Après plus de 10 ans de conflits, la République démocratique du Congo (RDC) a besoin d’un système judiciaire qui permette de juger les crimes perpétrés entre 1993 et 2003, a souligné vendredi la Haut commissaire des Nations Unies aux droits de l’homme, Navi Pillay, à l’occasion de la publication d’un rapport identifiant les plus graves violations des droits de l’homme dans ce pays pendant cette période.
21 groupes armés impliqués ainsi que les armées nationales de huit pays
« Le rapport traite de la RDC. Oui, il fait référence à la présence de forces étrangères qui ont été impliquées dans le conflit en RDC, et il fait le point sur la responsabilité de ces forces dans les violations des droits de l’homme. Cela suggère que d’autres pays ont un rôle à jouer dans la mise en oeuvre d’un processus de justice transitionnelle en RDC », a dit Navi Pillay.
« En ayant dit cela, c’est toujours principalement un rapport sur la RDC, l’immense souffrance de ce pays, et la capacité du système judiciaire à répondre à ces crimes », a t elle ajouté.
Le rapport de 550 pages liste 617 crimes les plus graves violant les droits de l’homme et le droit international humanitaire. La genèse du projet remonte à 2005 lorsque deux ans après l’accord de paix national, trois grands charniers ont été découverts à l’est du pays. Plusieurs organes de l’ONU se sont accordés pour lancer en 2006 l’exercice de ‘cartographie’ de ces crimes. Mené par le bureau du HCDH, ce travail avait pour objectif de « mettre un terme au cycle d’impunité en RDC », indique le Haut Commissariat des Nations Unies aux droits de l’homme (HCDH) par communiqué de presse.
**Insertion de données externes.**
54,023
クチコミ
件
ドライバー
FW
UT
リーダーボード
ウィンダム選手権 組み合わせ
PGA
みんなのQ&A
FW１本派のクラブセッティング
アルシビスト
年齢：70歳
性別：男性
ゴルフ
Trente trois équipes d’experts ont parcouru tout le pays pour interroger plus de 1.280 témoins et examiner plus de 1.500 documents afin de corroborer les informations. Le rapport précise qu’au moins 21 groupes armés étaient impliqués dans ces crimes ainsi que les armées nationales de huit pays.
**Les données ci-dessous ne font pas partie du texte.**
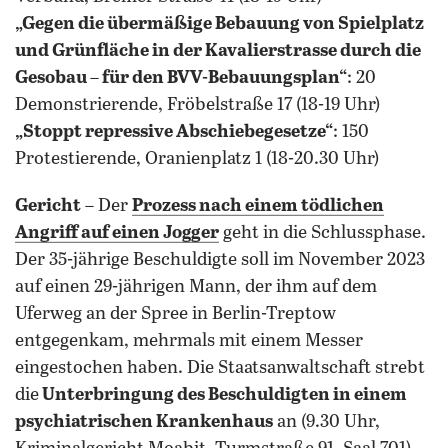
„Gegen die übermäßige Bebauung von Spielplatz
und Grünfläche in der Kavalierstrasse durch die
Gesobau – für den BVV-Bebauungsplan“
: 20
Demonstrierende, Fröbelstraße 17 (18-19 Uhr)
„Stoppt repressive Abschiebegesetze“
: 150
Protestierende, Oranienplatz 1 (18-20.30 Uhr)
Gericht
– Der
Prozess nach einem tödlichen
Angriff auf einen Jogger
geht in die Schlussphase.
Der 35-jährige Beschuldigte soll im November 2023
auf einen 29-jährigen Mann, der ihm auf dem
Uferweg an der Spree in Berlin-Treptow
entgegenkam, mehrmals mit einem Messer
eingestochen haben. Die Staatsanwaltschaft strebt
die
Unterbringung des Beschuldigten in einem
psychiatrischen Krankenhaus
an (9.30 Uhr,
pas de responsable pénal individuel
« La violence en RDC était, en fait, accompagnée par une apparente utilisation systématique du viol et des agressions sexuelles par toutes les forces combattantes », indique le rapport. Les experts estiment que 30.000 enfants ont été recrutés ou utilisés par des forces ou des groupes armés pendant le conflit. Ils ont fait l’objet « de violences indescriptibles » comme le viol, la torture, les traitements dégradants et inhumains, la privation de leurs droits, le travail forcé et le meurtre.
« Si cette situation continue, il y a un risque qu’une nouvelle génération qui n’a rien connu de plus que la violence voit le jour, ce qui compromet les chances du pays pour atteindre une paix durable », expliquent les experts.
L’une des principales solutions consisteraient en l’implantation de juridictions mixtes, qui impliqueraient des « tribunaux hybrides » avec du personnel national et international. L’établissement d’une Commission vérité et réconciliation ainsi que la mise en oeuvre d’;un programme de réparations pour les victimes et les réformes du système judiciaire et des forces de sécurités congolaises constituent les autres politiques recommandées par le rapport.
Revenant sur la polémique qui a entouré la publication du rapport à cause des fuites de la version préliminaire parues dans le quotidien français Le Monde, Navi Pillay a estimé que cela avait entraîné une « focalisation intense sur un aspect » du rapport. Le fait que les forces armées rwandaises auraient perpétrées des actes pouvant constituer des crimes de génocide « ne pourra être réglé que par un tribunal compétent », a t elle souligné.
La Haute commissaire a précisé que le rapport n’était pas « une enquête judicaire » et qu’il n’établit pas « de responsable pénal individuel ». Elle a aussi déclaré que le rapport était publié simultanément aux commentaires des pays mentionnés par le rapport.
« Plusieurs Etats ont soulevé des problèmes qui sont de sérieuses inquiétudes pour eux, et l’ONU va maintenir un dialogue afin de les résoudre mutuellement. Il est très important de clairement établir les faits pertinents et de garantir qu’;à travers les efforts conjoints, les situations décrites dans le rapport ne surviennent plus jamais », a affirme la chef du HCDH.
« A travers cette entreprise nous effectuons un effort vigoureux pour contribuer à l’établissement d’une paix durable et pour la stabilité en RDC afin d’éviter des futures violations », a conclu Navi Pillay.